Teams of geophysicists, who have been tracking movements in the fault line that slashes across Haiti and into the Dominican Republic, came to the nation last week to measure changes in the Earth’s crust after the 7.0-magnitude quake on January 12.
Increased pressure on the fault after the quake could unleash another of the same size or bigger, although scientists acknowledge they have no way of knowing exactly when or where it will hit.

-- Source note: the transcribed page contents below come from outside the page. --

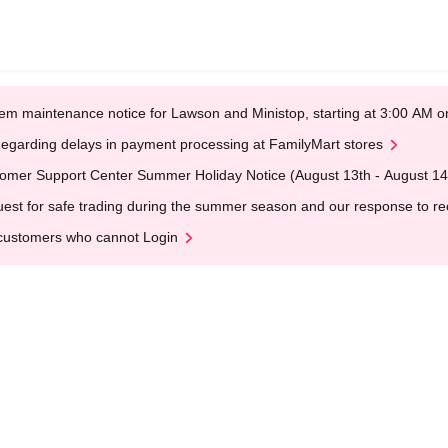
em maintenance notice for Lawson and Ministop, starting at 3:00 AM
egarding delays in payment processing at FamilyMart stores
omer Support Center Summer Holiday Notice (August 13th - August 14
est for safe trading during the summer season and our response to rece
customers who cannot Login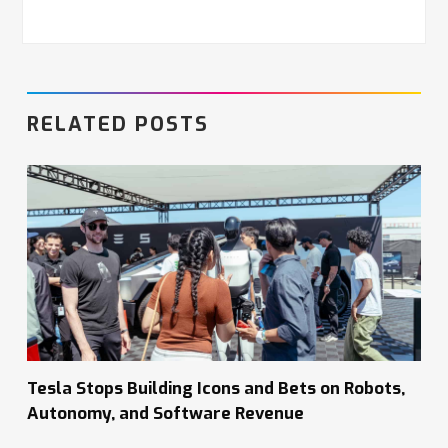
RELATED POSTS
Tesla Stops Building Icons and Bets on Robots,
Autonomy, and Software Revenue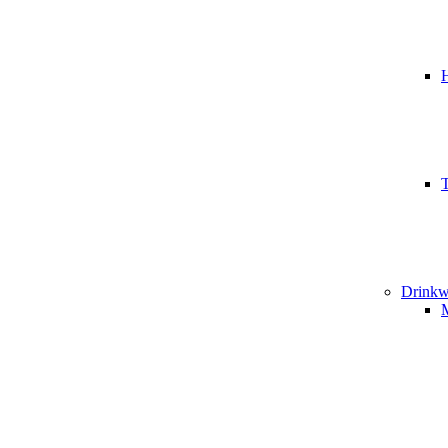
T
Drinkw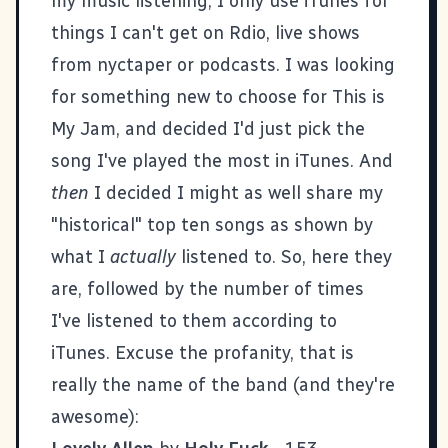
my music listening, I only use iTunes for
things I can't get on Rdio, live shows
from
nyctaper
or podcasts. I was looking
for something new to choose for
This is
My Jam
, and decided I'd just pick the
song I've played the most in iTunes. And
then
I decided I might as well share my
"historical" top ten songs as shown by
what I
actually
listened to. So, here they
are, followed by the number of times
I've listened to them according to
iTunes. Excuse the profanity, that is
really the name of the band (and they're
awesome):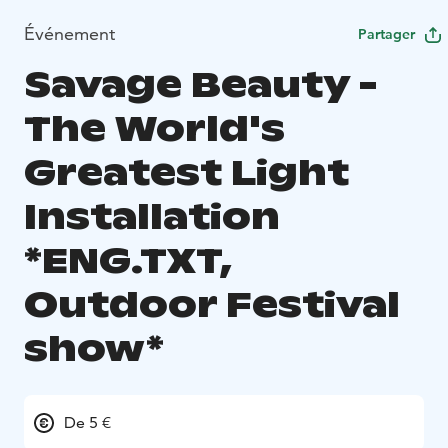
Événement
Partager
Savage Beauty -
The World's
Greatest Light
Installation
*ENG.TXT,
Outdoor Festival
show*
De 5 €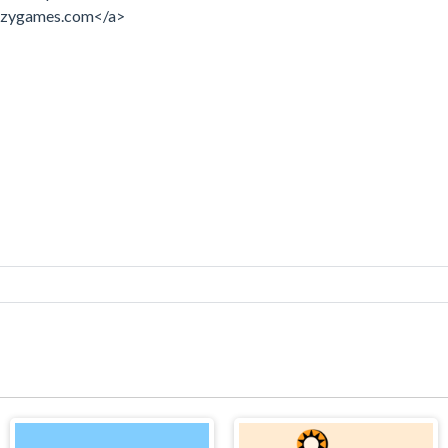
razygames.com</a>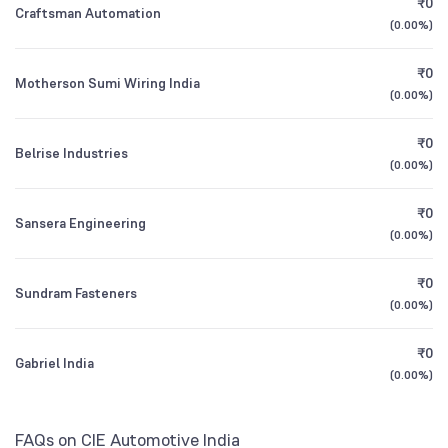
₹0
Craftsman Automation
1Y (TTM)
+11%
+16%
(
0.00%
)
Other Domestic Institutions
HDFC Multi Asset Allocation Fund Direct
0.23
0.73
%
Growth
3Y CAGR
+3%
+5%
₹0
Motherson Sumi Wiring India
(
0.00%
)
All Financials
₹0
Belrise Industries
(
0.00%
)
₹0
Sansera Engineering
(
0.00%
)
₹0
Sundram Fasteners
(
0.00%
)
₹0
Gabriel India
(
0.00%
)
FAQs on CIE Automotive India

“Faults are always waiting for the right moment but if another earthquake gives them a little kick they go before their time,” said Eric Calais, a professor of geophysics from Purdue University in Indiana, who is leading the seismology project in Haiti.
Preliminary calculations by his group show the January 12 quake could be the “little kick” that sets off another temblor along the 186 mile fault where two regional tectonic plates have been scraping together for millions of years.
More than 50 aftershocks, including one measuring 5.9 magnitude, have shaken Port-au-Prince after last month’s quake. The U.S. Geological Survey says the aftershock sequence will continue for months, “if not years”, and “damaging earthquakes will remain possible in the coming months”.